Gynecologic surgical procedures can alter sexual and reproductive function directly by affecting the anatomy of the female genital tract. In one study of 50 women who underwent pelvic surgery for vulvar, cervical, or endometrial cancer, 83% reported sexual problems compared with 20% of the control group. They also reported decreased sexual desire and impaired vaginal lubrication. Onujiogu and colleagues reported a prospective assessment of the prevalence of sexual dysfunction in early-stage (I–IIIa) endometrial cancer patients 1 to 5 years from primary surgical treatment in 72 women. Eighty-nine percent of patients had some form of dysfunction determined by an FSFI score below 26, and pain was the most commonly affected domain. Only 18% of patients received adjuvant therapy, suggesting that sexual dysfunction is prevalent among patients treated with surgery alone.
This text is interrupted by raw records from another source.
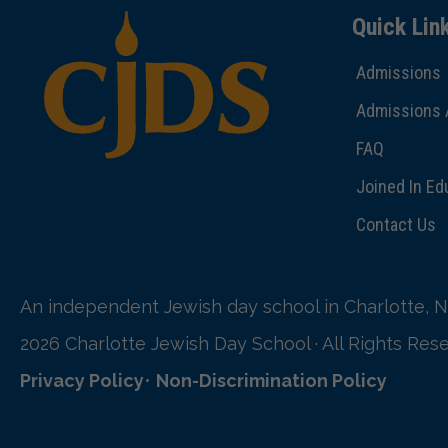
Quick Lin
Admissions
Admissions 
FAQ
Joined In Ed
Contact Us
An independent Jewish day school in Charlotte, N
2026 Charlotte Jewish Day School · All Rights Res
Privacy Policy
•
Non-Discrimination Policy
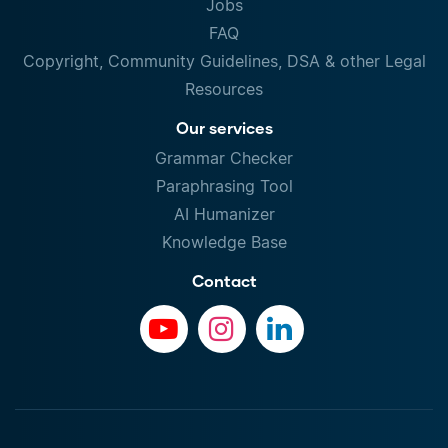
Jobs
FAQ
Copyright, Community Guidelines, DSA & other Legal
Resources
Our services
Grammar Checker
Paraphrasing Tool
AI Humanizer
Knowledge Base
Contact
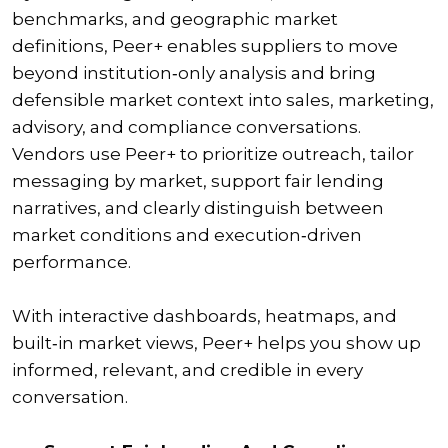
benchmarks, and geographic market
definitions, Peer+ enables suppliers to move
beyond institution‑only analysis and bring
defensible market context into sales, marketing,
advisory, and compliance conversations.
Vendors use Peer+ to prioritize outreach, tailor
messaging by market, support fair lending
narratives, and clearly distinguish between
market conditions and execution‑driven
performance.
With interactive dashboards, heatmaps, and
built‑in market views, Peer+ helps you show up
informed, relevant, and credible in every
conversation.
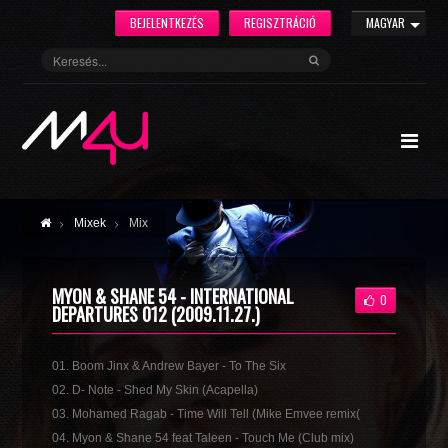
BEJELENTKEZÉS
REGISZTRÁCIÓ
MAGYAR
Mixek
Mix
MYON & SHANE 54 - INTERNATIONAL
0
DEPARTURES 012 (2009.11.27.)
01. Boom Jinx & Andrew Bayer - To The Six
02. D- Note - Shed My Skin (Acapella)
03. Mohamed Ragab - Time Will Tell (Mike Emvee remix(
04. Myon & Shane 54 feat Taleen - Touch Me (Club mix)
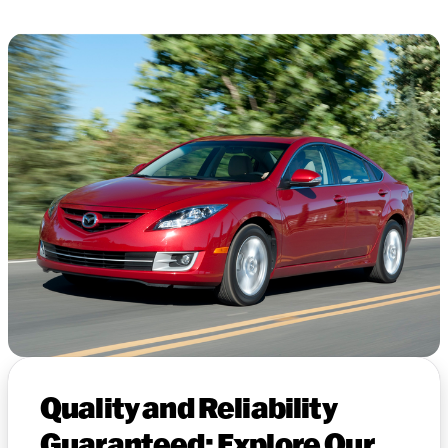
Quality and Reliability
Guaranteed: Explore Our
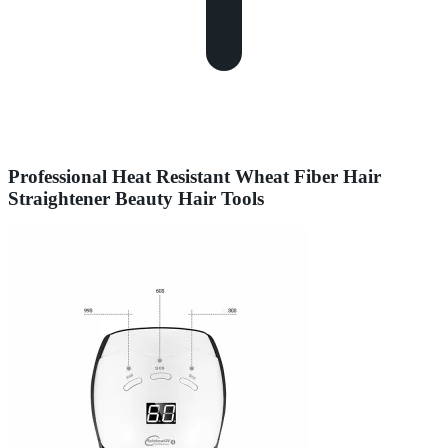
Professional Heat Resistant Wheat Fiber Hair
Straightener Beauty Hair Tools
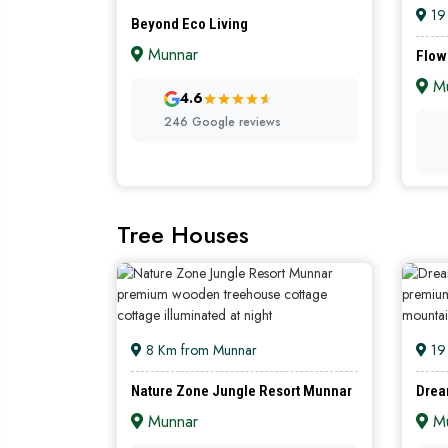
19
Beyond Eco Living
Munnar
Flow
Mu
DIAMOND
4.6
246 Google reviews
Tree Houses
8 Km from Munnar
19
Nature Zone Jungle Resort Munnar
Drea
Munnar
Mu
In patients with cervical cancer, radical hysterectomy is associated with negative effects on sexual health. Short-term sexual health consequences include orgasmic problems, vaginal shortening, dyspareunia, genital numbness, and sexual dissatisfaction. Long-term sexual health concerns include lack of sexual interest (25%), genital numbness (71%), and insufficient lubrication (24%). Compared with traditional radical hysterectomy, nerve-sparing radical hysterectomy has shown improvements in short- and long-term bowel and bladder function and improved sexual function. Surgery for ovarian cancer involves bilateral salpingo-oophorectomy, hysterectomy, omentectomy, lymphadenectomy, and tumor debulking. In addition to infertility, ovary removal leads to hormonal alterations that can cause adverse changes in sexual health, leading to more abrupt, prolonged, and intense menopausal symptoms. Among women with breast cancer, several prospective studies have shown no difference in quality of life outcomes or sexual functioning on the basis of surgical treatment. In younger women with breast cancer (age 50 years or younger), sexual problems were significantly greater immediately after surgery, and although these problems decreased over time, they were still greater at 1 year after surgery than before diagnosis.